The use of `getParameterNames` should never occur in request logging.
The use of the getParameterNames API has side effects that will cause the Request body content to be read (if it hasn't been read before, and the Content-Type is `application/x-www-form-urlencoded` or `multipart/form-data`).
This in combination of when the request logging occurs means your request logging is subverting the intended behavior of the application, and the request logging is now also impacting the behavior of the request / response exchange.
Scenario 1:
- Request arrives, it's a POST request, with `Content-Type: multipart/form-data`, and contains 2GB of body content.
- Container dispatches to the Application, it determines that the request should not be processed (missing headers, bad authentication, bad authorization, etc. It can be countless list of things).
- Application uses HttpServletResponse.sendError(403)
- Dispatch to the Application is done.
- Container finishes sending the response.
- Container calls the request logging implementation.
In this scenario, `logback-access` just read the request body content, all 2GB, just to throw it away.
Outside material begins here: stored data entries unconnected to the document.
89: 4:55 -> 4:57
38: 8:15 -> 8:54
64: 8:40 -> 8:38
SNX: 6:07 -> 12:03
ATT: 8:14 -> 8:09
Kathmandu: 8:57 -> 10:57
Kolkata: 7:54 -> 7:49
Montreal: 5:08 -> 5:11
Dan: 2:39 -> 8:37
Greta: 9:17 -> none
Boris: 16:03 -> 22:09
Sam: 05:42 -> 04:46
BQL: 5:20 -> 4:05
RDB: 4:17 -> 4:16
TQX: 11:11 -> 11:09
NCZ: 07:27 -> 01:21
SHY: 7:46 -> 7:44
And there was no protection on sizes or MultipartConfigElement as the context dispatch is done and the request logging occurred on Server level.
Your request logging now consumed server resources that the application wasn't in control over.
Scenario 2:
- Request arrives, it's a trash, complete garbage, not even recognizable as HTTP.
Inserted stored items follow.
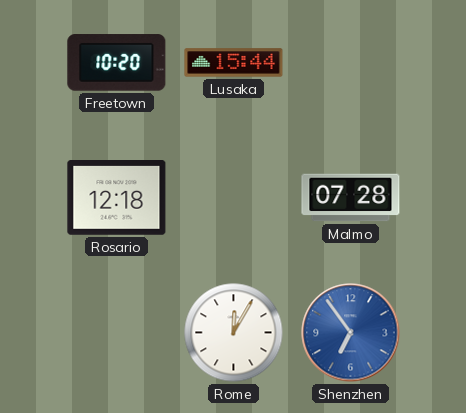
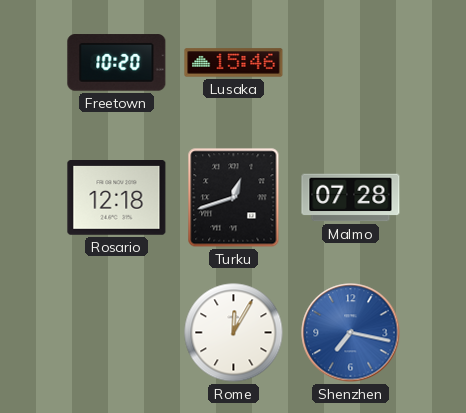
Lusaka: 15:44 -> 15:46
Turku: none -> 12:42
Shenzhen: 6:54 -> 7:17
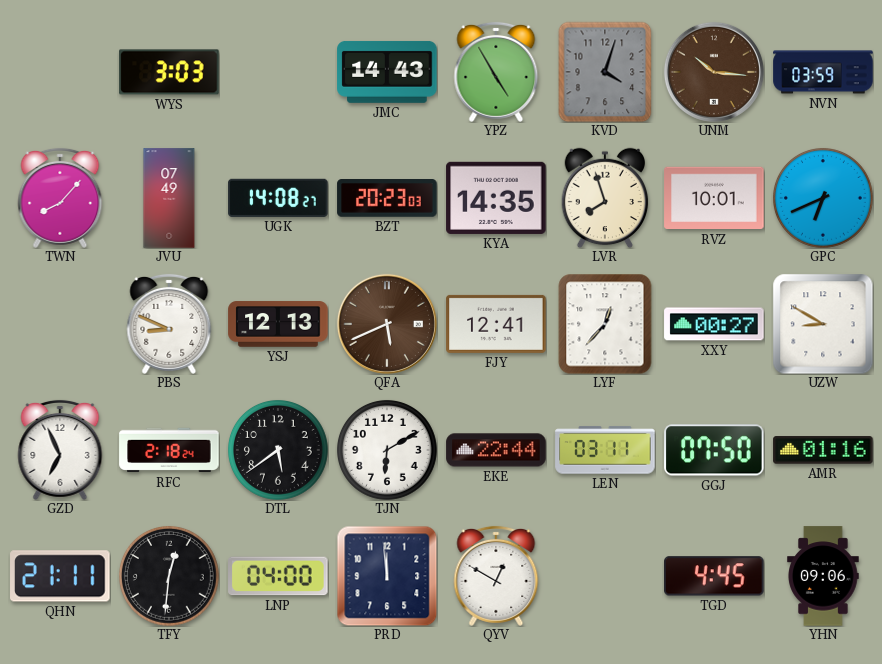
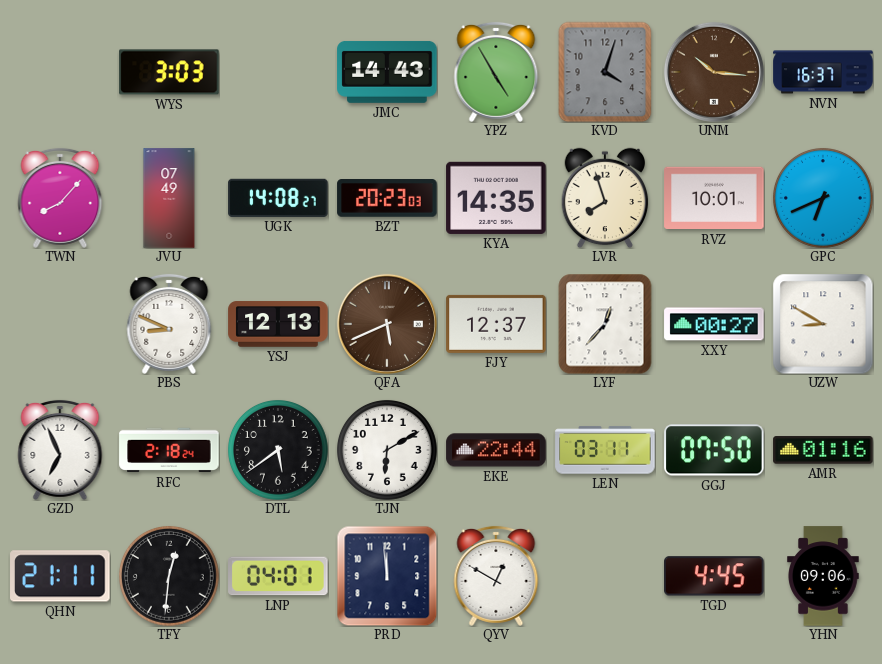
NVN: 03:59 -> 16:37
FJY: 12:41 -> 12:37
LNP: 04:00 -> 04:01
- Container responds with status code 400.
- Container calls the request logging implementation.
The request is bad, the status code is 400, logback-access should not be attempting to access the request details at all in this scenario, but it does.
Scenario 3:
- Request arrives, it's from a bad, but well meaning HTTP Client.
- Request contains something that breaks the HTTP spec (like using a `Content-Length` + `Transfer-Encoding` at the same time)
- Container responds with status code 400.
- Container calls the request logging implementation.
The request is bad, the status code is 400, logback-access should not be attempting to access the request details at all in this scenario, but it does.
But in this scenario, the request is actually HTTP, but the request body content is suspect.
It could be valid, it could be malicious.
logback-access should not be attempting to cause a request body read by using the `HttpServletRequest.getParameterNames()`.